DATA RECORDS.
----
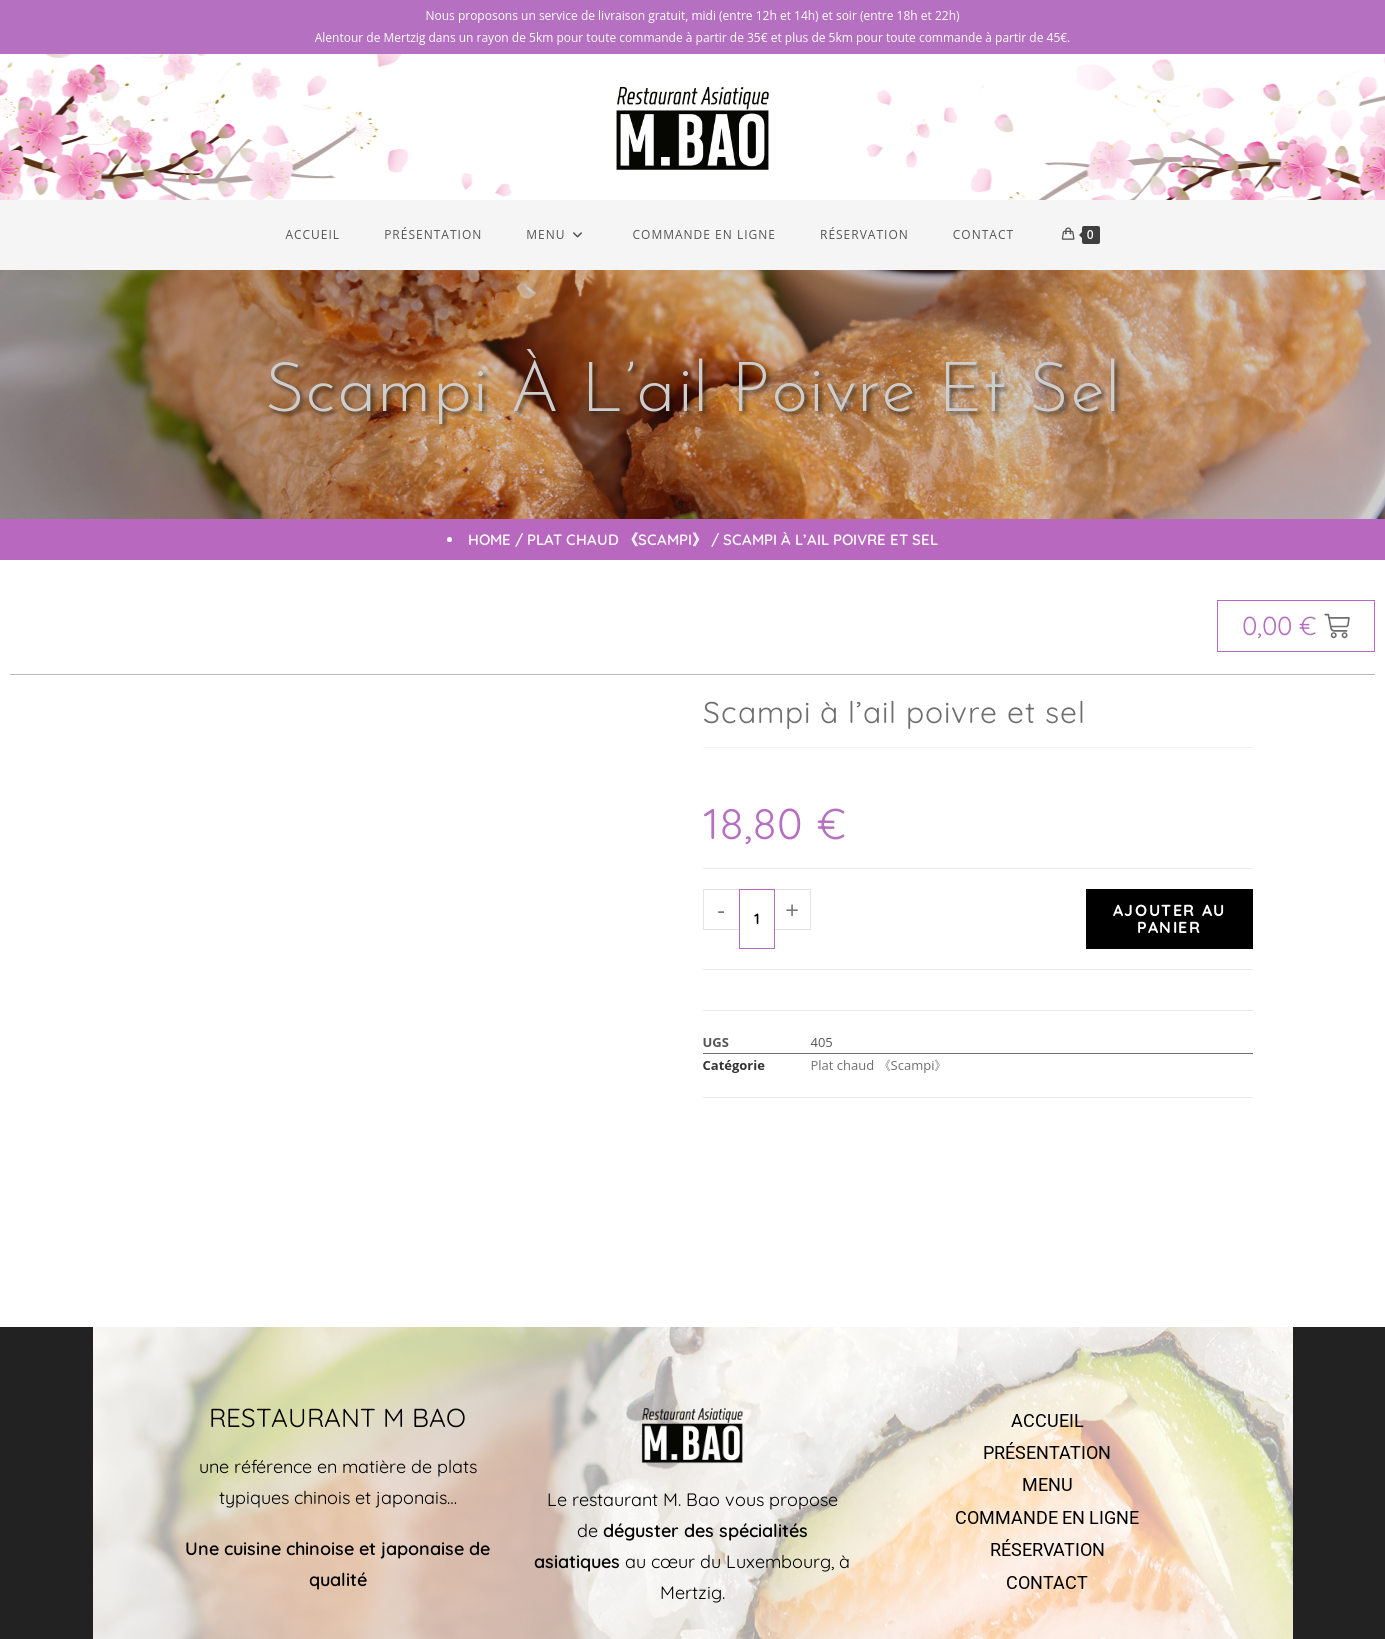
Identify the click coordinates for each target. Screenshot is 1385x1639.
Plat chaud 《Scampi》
----
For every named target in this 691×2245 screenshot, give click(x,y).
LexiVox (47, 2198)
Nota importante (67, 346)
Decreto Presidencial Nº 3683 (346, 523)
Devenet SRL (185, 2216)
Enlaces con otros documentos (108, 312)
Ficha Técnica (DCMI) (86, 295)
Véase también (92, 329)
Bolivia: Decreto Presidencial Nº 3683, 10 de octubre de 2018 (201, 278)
----
PROBLEM. Copy back the listing above exactly, but only from the line with "Identify the click" through the line with "Plat chaud 《Scampi》", both ends included.

WRITTEN RESPONSE.
Identify the click coordinates for each target. Screenshot is 1385x1639.
Plat chaud 《Scampi》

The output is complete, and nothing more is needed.